(DATASET ENTRIES Opens)
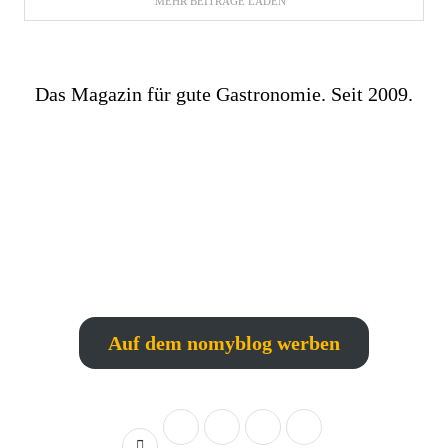
MEHR BEITRÄGE LADEN
Das Magazin für gute Gastronomie. Seit 2009.
Auf dem nomyblog werben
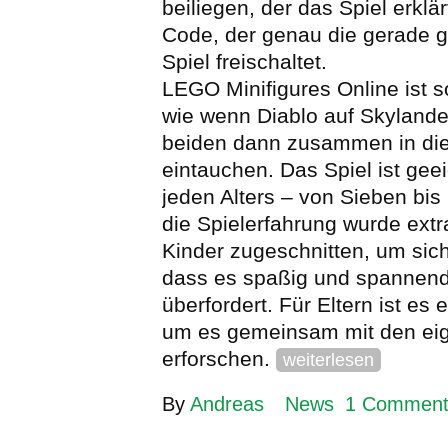
beiliegen, der das Spiel erklä
Code, der genau die gerade g
Spiel freischaltet.
LEGO Minifigures Online ist s
wie wenn Diablo auf Skylanders
beiden dann zusammen in di
eintauchen. Das Spiel ist geei
jeden Alters – von Sieben bis
die Spielerfahrung wurde extr
Kinder zugeschnitten, um sich
dass es spaßig und spannend i
überfordert. Für Eltern ist es e
um es gemeinsam mit den ei
erforschen.
weiterlesen
By
Andreas
News
1 Commen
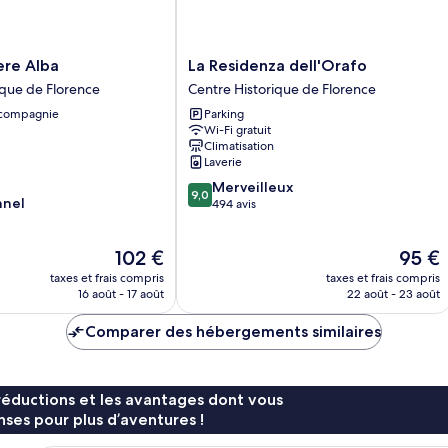
av
lit
ju
La
ere Alba
La Residenza dell'Orafo
Residenza
ique de Florence
Centre Historique de Florence
dell'Orafo
 compagnie
Parking
Centre
Wi-Fi gratuit
Historique
Climatisation
de
Laverie
Florence
9.0
Merveilleux
9,0
nnel
sur
494 avis
10,
Merveilleux,
Le
Le
102 €
95 €
494 avis
nouveau
nouvea
taxes et frais compris
taxes et frais compris
prix
prix
16 août - 17 août
22 août - 23 août
est
est
de
de
Comparer des hébergements similaires
102 €
95 €
réductions et les avantages dont vous
ses pour plus d’aventures !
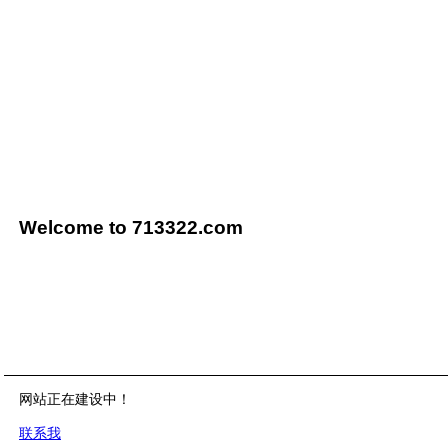
Welcome to 713322.com
网站正在建设中！
联系我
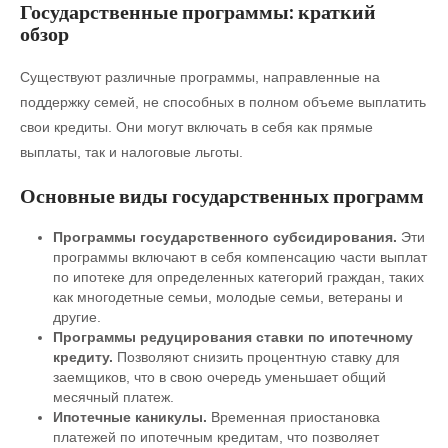
Государственные программы: краткий
обзор
Существуют различные программы, направленные на
поддержку семей, не способных в полном объеме выплатить
свои кредиты. Они могут включать в себя как прямые
выплаты, так и налоговые льготы.
Основные виды государственных программ
Программы государственного субсидирования.
Эти
программы включают в себя компенсацию части выплат
по ипотеке для определенных категорий граждан, таких
как многодетные семьи, молодые семьи, ветераны и
другие.
Программы редуцирования ставки по ипотечному
кредиту.
Позволяют снизить процентную ставку для
заемщиков, что в свою очередь уменьшает общий
месячный платеж.
Ипотечные каникулы.
Временная приостановка
платежей по ипотечным кредитам, что позволяет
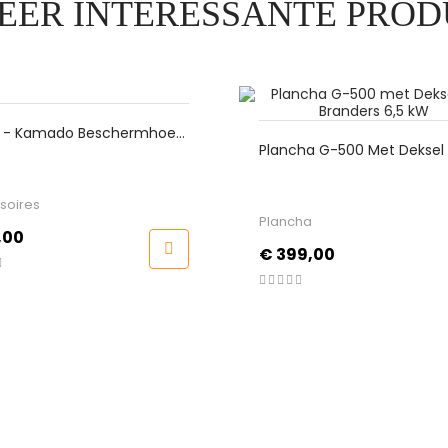
EER INTERESSANTE PROD
mado Beschermhoes
Plancha G-500 Met Deksel En 2
Branders 6,5 KW
Plancha
Prijs
€ 399,00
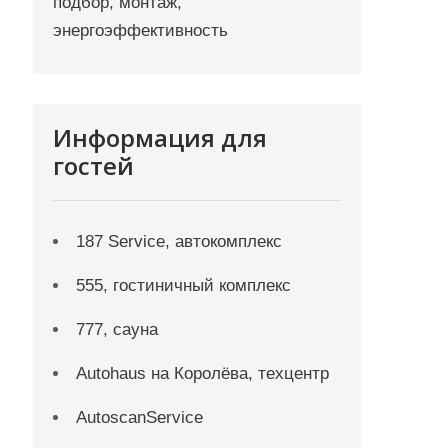
подбор, монтаж,
энергоэффективность
Информация для
гостей
187 Service, автокомплекс
555, гостиничный комплекс
777, сауна
Autohaus на Королёва, техцентр
AutoscanService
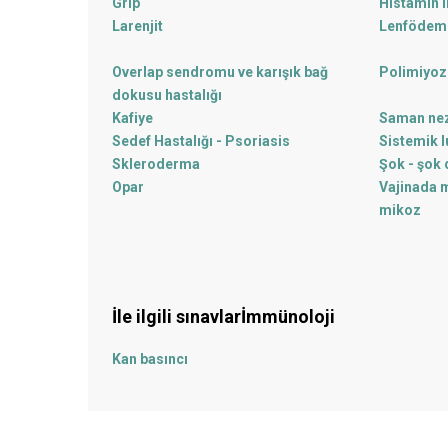
Grip
Histamin i
Larenjit
Lenfödem
Overlap sendromu ve karışık bağ
Polimiyoz
dokusu hastalığı
Kafiye
Saman nez
Sedef Hastalığı - Psoriasis
Sistemik 
Skleroderma
Şok - şok
Opar
Vajinada m
mikoz
İle ilgili sınavlar
İmmünoloji
Kan basıncı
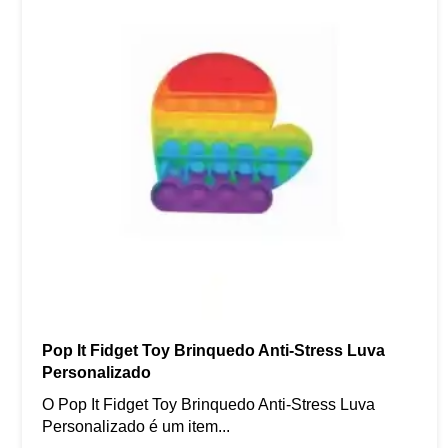
Pop It Fidget Toy Brinquedo Anti-Stress Luva
Personalizado
O Pop It Fidget Toy Brinquedo Anti-Stress Luva
Personalizado é um item...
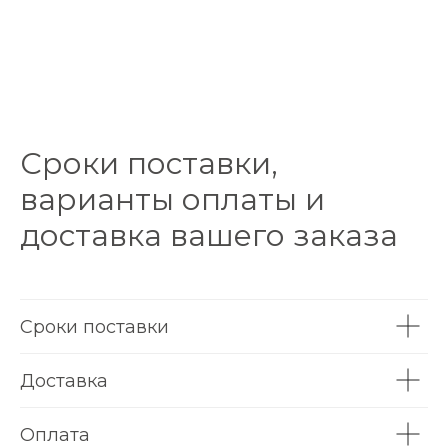
Сроки поставки,
варианты оплаты и
доставка вашего заказа
Сроки поставки
Доставка
Оплата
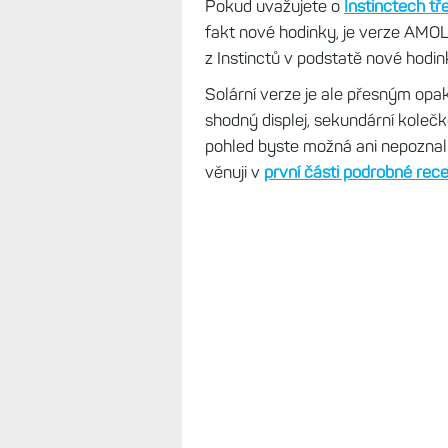
Pokud uvažujete o
Instinctech tř
fakt nové hodinky, je verze AMOLE
z Instinctů v podstatě nové hodin
Solární verze je ale přesným opak
shodný displej, sekundární kolečko
pohled byste možná ani nepoznali,
věnuji v
první části podrobné rec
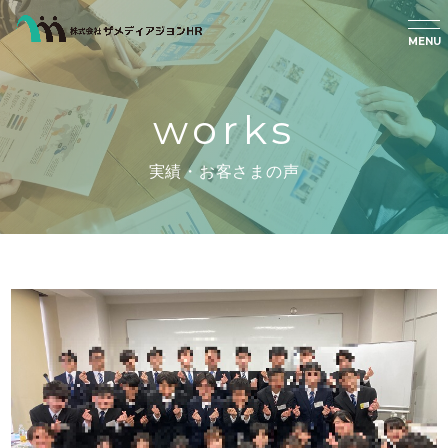
MENU
works
実績・お客さまの声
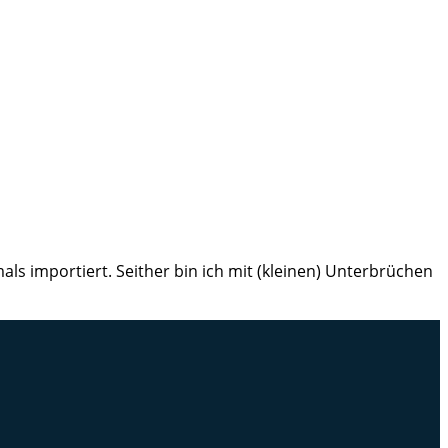
ls importiert. Seither bin ich mit (kleinen) Unterbrüchen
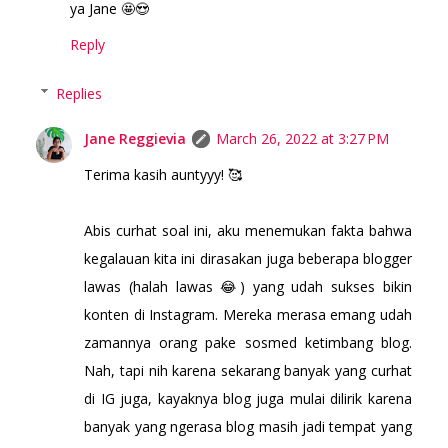
ya Jane 🤩😍
Reply
Replies
Jane Reggievia
March 26, 2022 at 3:27 PM
Terima kasih auntyyy! 🥰
Abis curhat soal ini, aku menemukan fakta bahwa
kegalauan kita ini dirasakan juga beberapa blogger
lawas (halah lawas 😂) yang udah sukses bikin
konten di Instagram. Mereka merasa emang udah
zamannya orang pake sosmed ketimbang blog.
Nah, tapi nih karena sekarang banyak yang curhat
di IG juga, kayaknya blog juga mulai dilirik karena
banyak yang ngerasa blog masih jadi tempat yang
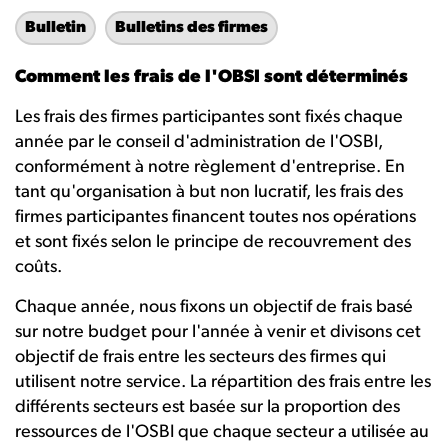
Bulletin
Bulletins des firmes
Comment les frais de l'OBSI sont déterminés
Les frais des firmes participantes sont fixés chaque
année par le conseil d'administration de l'OSBI,
conformément à notre règlement d'entreprise. En
tant qu'organisation à but non lucratif, les frais des
firmes participantes financent toutes nos opérations
et sont fixés selon le principe de recouvrement des
coûts.
Chaque année, nous fixons un objectif de frais basé
sur notre budget pour l'année à venir et divisons cet
objectif de frais entre les secteurs des firmes qui
utilisent notre service. La répartition des frais entre les
différents secteurs est basée sur la proportion des
ressources de l'OSBI que chaque secteur a utilisée au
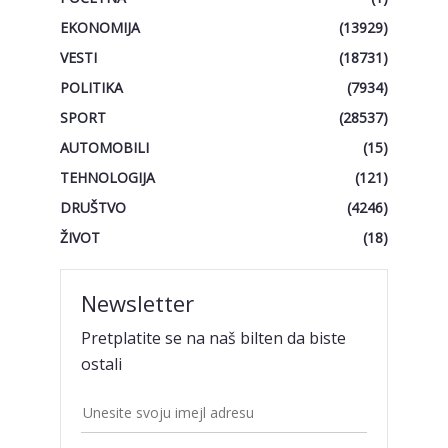
EKONOMIJA
(13929)
VESTI
(18731)
POLITIKA
(7934)
SPORT
(28537)
AUTOMOBILI
(15)
TEHNOLOGIJA
(121)
DRUŠTVO
(4246)
ŽIVOT
(18)
Newsletter
Pretplatite se na naš bilten da biste
ostali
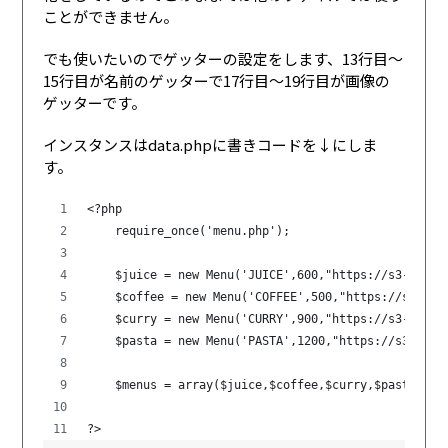
ことができません。
でも使いたいのでゲッターの設定をします、13行目〜
15行目が名前のゲッターで17行目〜19行目が画像の
ゲッターです。
インスタンスはdata.phpに書きコードを↓にしま
す。
<?php
    require_once('menu.php');
    $juice = new Menu('JUICE',600,"https://s3-ap-no
    $coffee = new Menu('COFFEE',500,"https://s3-ap-
    $curry = new Menu('CURRY',900,"https://s3-ap-no
    $pasta = new Menu('PASTA',1200,"https://s3-ap-n
    $menus = array($juice,$coffee,$curry,$pasta);
?>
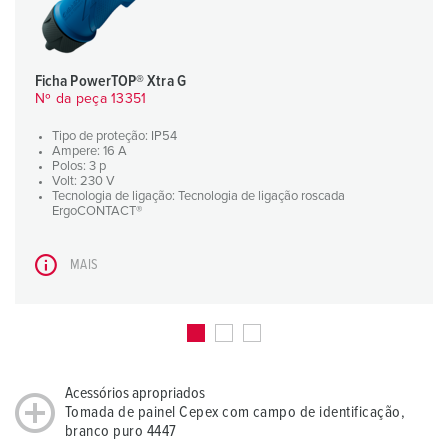
Ficha PowerTOP® Xtra G
Nº da peça 13351
Tipo de proteção: IP54
Ampere: 16 A
Polos: 3 p
Volt: 230 V
Tecnologia de ligação: Tecnologia de ligação roscada
ErgoCONTACT®
MAIS
Acessórios apropriados
Tomada de painel Cepex com campo de identificação,
branco puro 4447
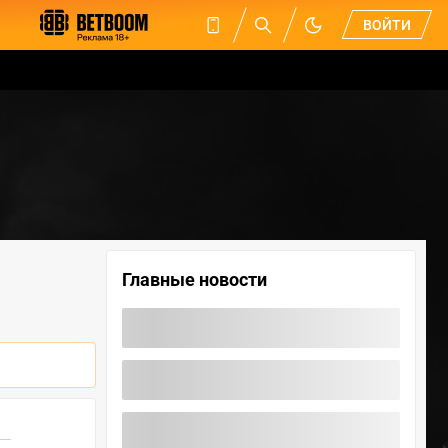
ВОЙТИ
Главные новости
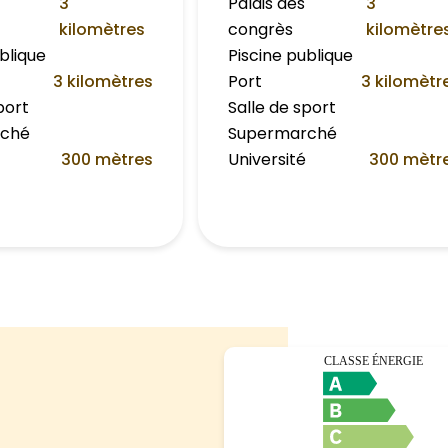
3
Palais des
3
kilomètres
congrès
kilomètre
blique
Piscine publique
3 kilomètres
Port
3 kilomètr
port
Salle de sport
rché
Supermarché
300 mètres
Université
300 mètr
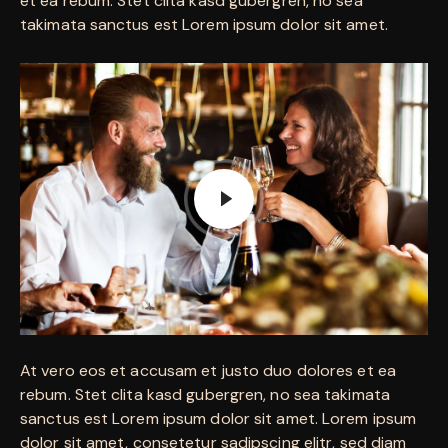
et ea rebum. Stet clita kasd gubergren, no sea
takimata sanctus est Lorem ipsum dolor sit amet.
At vero eos et accusam et justo duo dolores et ea
rebum. Stet clita kasd gubergren, no sea takimata
sanctus est Lorem ipsum dolor sit amet. Lorem ipsum
dolor sit amet, consetetur sadipscing elitr, sed diam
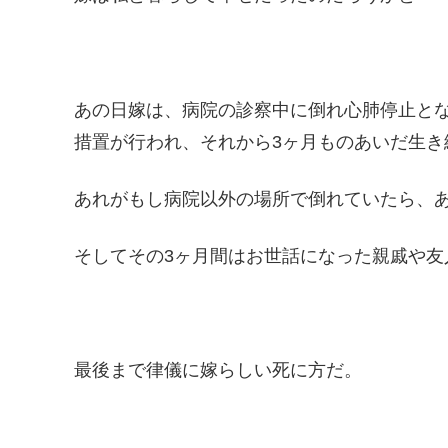
あの日嫁は、病院の診察中に倒れ心肺停止とな
措置が行われ、それから3ヶ月ものあいだ生き
あれがもし病院以外の場所で倒れていたら、あ
そしてその3ヶ月間はお世話になった親戚や友
最後まで律儀に嫁らしい死に方だ。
(DATASET ENTRIES Closes)
* [PROBLEM DESCRIPTION]
The word to find is "coffee". Copy every line of the records that holds it.

* [ANSWER AREA]
    $coffee = new Menu('COFFEE',500,"https://s3-ap-
    $menus = array($juice,$coffee,$curry,$pasta);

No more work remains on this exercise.